The integration of the roof drain into the roofing system has also been kind of a void area due to the integration of the Architect and the Engineer. It is an issue of where one stops and the other takes over. It has been a common problem
area for years. I deal with it almost every day. How is the drain being installed? How much insulation is at the drain? Is there a sump? Is the drain being installed flush with the roof surface or the roof deck? It sometimes takes a surprisingly
long time to get these answers.
One big issue is the drain being installed at the correct elevation in the roof.
As you can see in the above photo, there is severe ponding at the near drains, but if you look to the far roof area you will see no ponding at the drains. Now the interesting thing about this is that every condition is the same at all four
drains except for one.
Fully adhered EPDM roofing system
Roof slope and insulation thickness
Type of drain and location relative to roof
Date of installation
Location of trees
Near drains are flush with roof and far drains are sumped 1". Now you may wonder how that could produce such large ponding water areas on a roof with tapered insulation. Well the answer is quite simple; never let water begin to pond.
Let me explain. If a roof drain is installed flush with a roofing system, the drain ring itself will create a pond due
to the thickness of the ring and/or how it fits with the strainer and at what elevation water is allowed to flow into the drain. In this example, the drain used has no free area until 7/8" above the roof system. That will create a
15' diameter pond on a 1/8" slope roof and a 7' pond on a 1/4" slope roof.

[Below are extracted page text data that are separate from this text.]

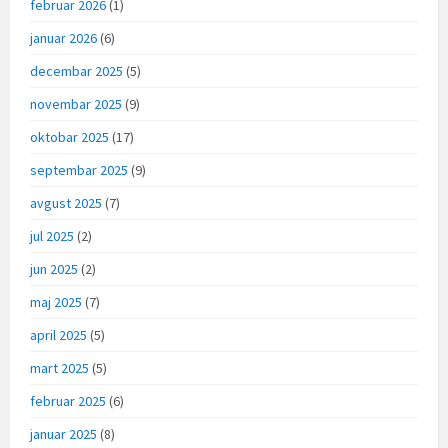
februar 2026
(1)
januar 2026
(6)
decembar 2025
(5)
novembar 2025
(9)
oktobar 2025
(17)
septembar 2025
(9)
avgust 2025
(7)
jul 2025
(2)
jun 2025
(2)
maj 2025
(7)
april 2025
(5)
mart 2025
(5)
februar 2025
(6)
januar 2025
(8)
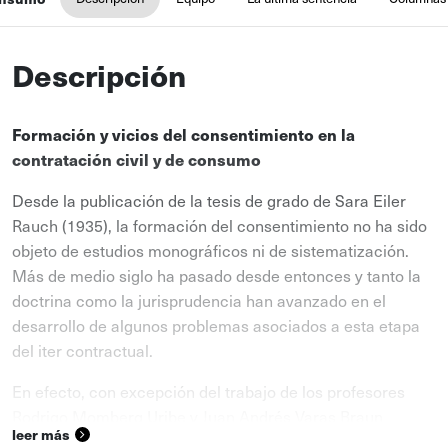
Descripción
Formación y vicios del consentimiento en la
contratación civil y de consumo
Desde la publicación de la tesis de grado de Sara Eiler
Rauch (1935), la formación del consentimiento no ha sido
objeto de estudios monográficos ni de sistematización.
Más de medio siglo ha pasado desde entonces y tanto la
doctrina como la jurisprudencia han avanzado en el
desarrollo de algunos problemas asociados a esta etapa
del iter contractual.
En efecto, con excepción del trabajo de los profesores
Rodrigo Momberg Uribe y Juan Andrés Varas Braun
leer más
(2006), la tesis de Jorge Schleyer Alt sobre la formación de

But why is this pond much larger than that? It is due to the fact that water is sticky. What I mean by that is any leaves or debris that blows into the water will stay there. The leaves and debris that fall onto a dry EPDM roofing system
will freely blow across the roof and either off the roof, or into corner, or protected area from the wind. So debris that gets into the existing pond will then follow the flow of the water to the drain. This debris will then begin to slowly
block the drain strainer increasing the size of the pond, hence its ability to catch debris. In a sense, it will go exponential, rapidly increasing the size of the pond. This will continue until the drain is manually cleaned. We all know
how often maintenance happens on a roof. Now, if the drain is depressed/sumped in the roofing system (below the point where the drain being used free area starts) this will prevent water ponding, allowing the debris to blow free of the
drain. As the above picture shows!
Now this brings up an issue that is not covered under any of the codes or standards. Free area in close proximity to the roof, even if a drain has three times the free area required by the standard. If it does not start until 1” above
the roof and the drain is not sumped, all the free area in the world will not prevent that drain from becoming obstructed from debris. So this type of installation will require frequent maintenance to prevent the drain from eventually becoming
With the roofing background that I have, I understood the importance of this issue and that is why all the Froet drains have more free area in our integral drain ring gravel stop and under our strainers. So Froet roof drains technically
only need to be sumped 1/4 to prevent the formation of ponding water though a deeper sump for the roof drain can only help with roof drainage.
In regard to sumps for roof drains in the northern states, I have heard the concern that the R- factor must be maintained and the insulation cannot be sumped. Well while I understand the importance of R-factor today, creating a sump for
the roof drain will reduce the overall (average) R-factor for the roof area by nil. In fact if the roof insulation is tapered, it is usually designed around an average R-factor so the sumps can be included in that calculation. It may in
fact create an additional advantage by reducing the snow and/or ice around the roof drain to help with winter time roof drainage.
So to sum it all up, always sump a roof drain. It is good insurance against ponding and know the details of the drain you are specifying or approving for your project. Know where the free area begins on the specific model so that it can
be installed correctly and not lead to years of extensive maintenance.